#### [Exercise]
When you return the lines below, go from the first through the line with "10.54941/ahfe1001426", keep them exact, and leave out every picture.

#### [Material shown]

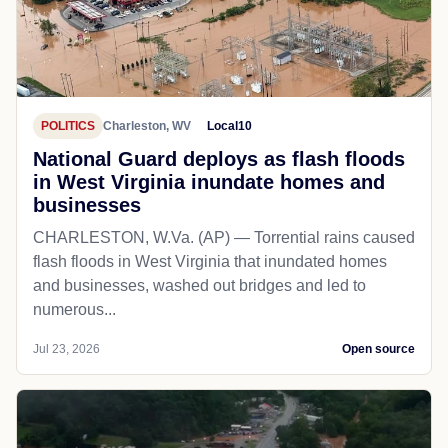
POLITICS
Charleston, WV
Local10
National Guard deploys as flash floods
in West Virginia inundate homes and
businesses
CHARLESTON, W.Va. (AP) — Torrential rains caused
flash floods in West Virginia that inundated homes
and businesses, washed out bridges and led to
numerous...
Jul 23, 2026
Open source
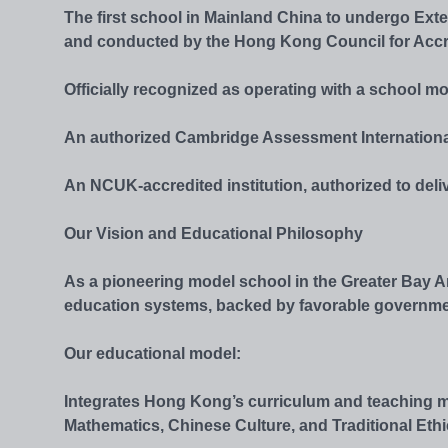
The first school in Mainland China to undergo Ex
and conducted by the Hong Kong Council for Accr
Officially recognized as operating with a school m
An authorized Cambridge Assessment Internationa
An NCUK-accredited institution, authorized to deli
Our Vision and Educational Philosophy
As a pioneering model school in the Greater Bay
education systems, backed by favorable government p
Our educational model:
Integrates Hong Kong’s curriculum and teaching m
Mathematics, Chinese Culture, and Traditional Ethi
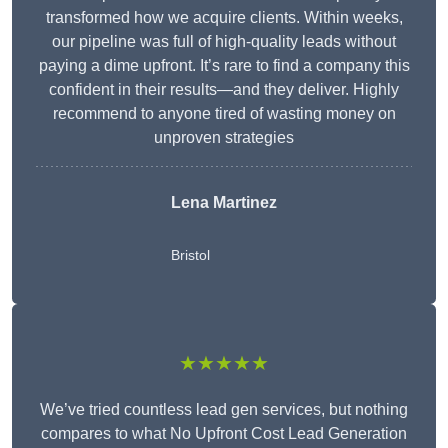
transformed how we acquire clients. Within weeks,
our pipeline was full of high-quality leads without
paying a dime upfront. It’s rare to find a company this
confident in their results—and they deliver. Highly
recommend to anyone tired of wasting money on
unproven strategies
Lena Martinez
Bristol
★★★★★
We’ve tried countless lead gen services, but nothing
compares to what No Upfront Cost Lead Generation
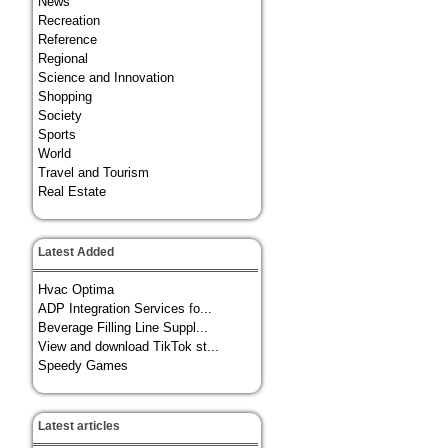
News
Recreation
Reference
Regional
Science and Innovation
Shopping
Society
Sports
World
Travel and Tourism
Real Estate
Latest Added
Hvac Optima
ADP Integration Services fo...
Beverage Filling Line Suppl...
View and download TikTok st...
Speedy Games
Latest articles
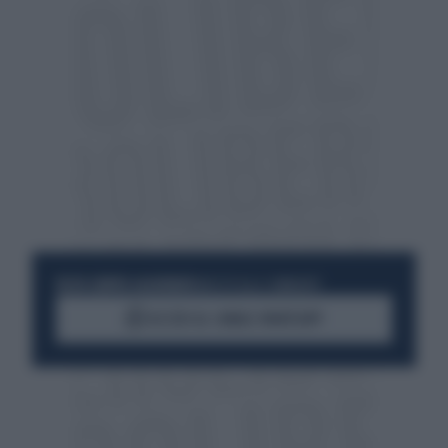
RESTA SEMPRE AGGIORNATO
UNISCITI ALLA COMMUNITY
ACCEDI AL CANALE WHATSAPP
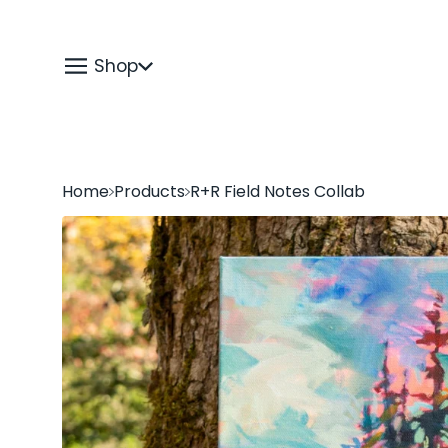
Shop
Home
Products
R+R Field Notes Collab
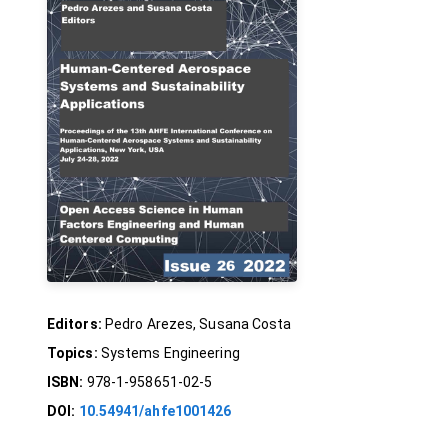
Editors:
Pedro Arezes, Susana Costa
Topics:
Systems Engineering
ISBN:
978-1-958651-02-5
DOI:
10.54941/ahfe1001426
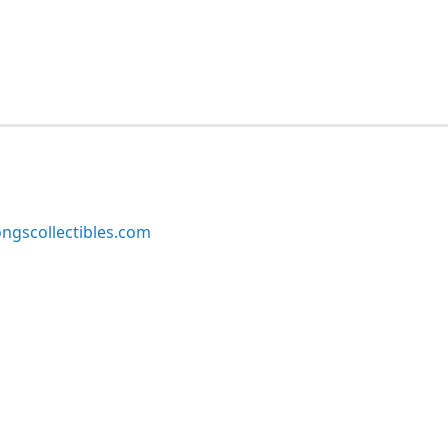
ngscollectibles.com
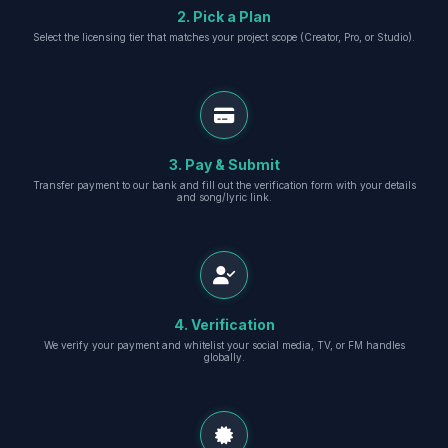
2. Pick a Plan
Select the licensing tier that matches your project scope (Creator, Pro, or Studio).
3. Pay & Submit
Transfer payment to our bank and fill out the verification form with your details
and song/lyric link.
4. Verification
We verify your payment and whitelist your social media, TV, or FM handles
globally.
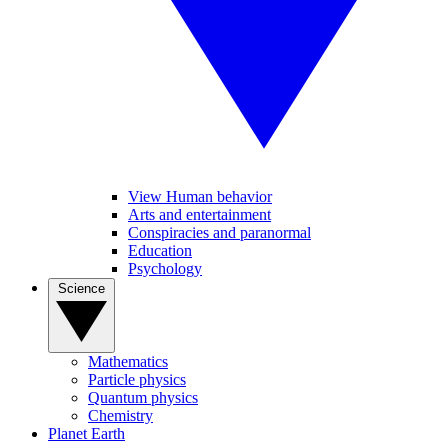
View Human behavior
Arts and entertainment
Conspiracies and paranormal
Education
Psychology
Science
Mathematics
Particle physics
Quantum physics
Chemistry
Planet Earth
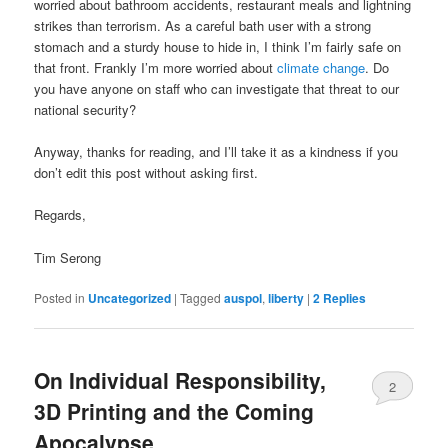
worried about bathroom accidents, restaurant meals and lightning
strikes than terrorism. As a careful bath user with a strong
stomach and a sturdy house to hide in, I think I’m fairly safe on
that front. Frankly I’m more worried about
climate change
. Do
you have anyone on staff who can investigate that threat to our
national security?
Anyway, thanks for reading, and I’ll take it as a kindness if you
don’t edit this post without asking first.
Regards,
Tim Serong
Posted in
Uncategorized
|
Tagged
auspol
,
liberty
|
2
Replies
On Individual Responsibility,
2
3D Printing and the Coming
Apocalypse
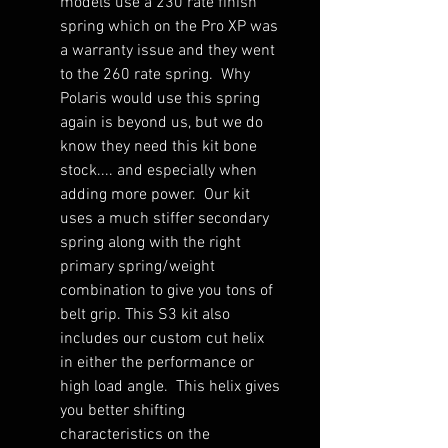
models use a 230 rate finish
spring which on the Pro XP was
a warranty issue and they went
to the 260 rate spring. Why
Polaris would use this spring
again is beyond us, but we do
know they need this kit bone
stock.... and especially when
adding more power. Our kit
uses a much stiffer secondary
spring along with the right
primary spring/weight
combination to give you tons of
belt grip. This S3 kit also
includes our custom cut helix
in either the performance or
high load angle. This helix gives
you better shifting
characteristics on the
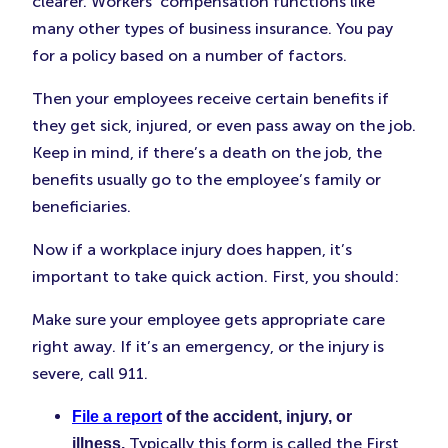
clearer. Workers’ compensation functions like
many other types of business insurance. You pay
for a policy based on a number of factors.
Then your employees receive certain benefits if
they get sick, injured, or even pass away on the job.
Keep in mind, if there’s a death on the job, the
benefits usually go to the employee’s family or
beneficiaries.
Now if a workplace injury does happen, it’s
important to take quick action. First, you should:
Make sure your employee gets appropriate care
right away. If it’s an emergency, or the injury is
severe, call 911.
File a report
of the accident, injury, or
Typically this form is called the First
illness.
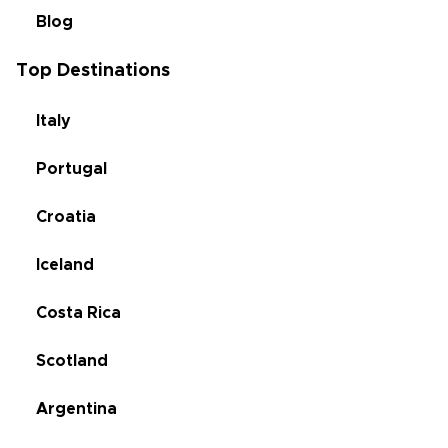
Blog
Top Destinations
Italy
Portugal
Croatia
Iceland
Costa Rica
Scotland
Argentina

#### [Response]
POLITICS
Charleston, WV
Local10
National Guard deploys as flash floods
in West Virginia inundate homes and
businesses
CHARLESTON, W.Va. (AP) — Torrential rains caused
flash floods in West Virginia that inundated homes
and businesses, washed out bridges and led to
numerous...
Jul 23, 2026
Open source
The first school in Mainland China to undergo Ex
and conducted by the Hong Kong Council for Accr
Officially recognized as operating with a school m
An authorized Cambridge Assessment Internationa
An NCUK-accredited institution, authorized to deli
Our Vision and Educational Philosophy
As a pioneering model school in the Greater Bay
education systems, backed by favorable government p
Our educational model:
Integrates Hong Kong’s curriculum and teaching m
Mathematics, Chinese Culture, and Traditional Ethi
transformed how we acquire clients. Within weeks,
our pipeline was full of high-quality leads without
paying a dime upfront. It’s rare to find a company this
confident in their results—and they deliver. Highly
recommend to anyone tired of wasting money on
unproven strategies
Lena Martinez
Bristol
★★★★★
We’ve tried countless lead gen services, but nothing
compares to what No Upfront Cost Lead Generation
News
Recreation
Reference
Regional
Science and Innovation
Shopping
Society
Sports
World
Travel and Tourism
Real Estate
Latest Added
Hvac Optima
ADP Integration Services fo...
Beverage Filling Line Suppl...
View and download TikTok st...
Speedy Games
Latest articles
RESTA SEMPRE AGGIORNATO
UNISCITI ALLA COMMUNITY
ACCEDI AL CANALE WHATSAPP
Shop
Home
Products
R+R Field Notes Collab
Editors:
Pedro Arezes, Susana Costa
Topics:
Systems Engineering
ISBN:
978-1-958651-02-5
DOI:
10.54941/ahfe1001426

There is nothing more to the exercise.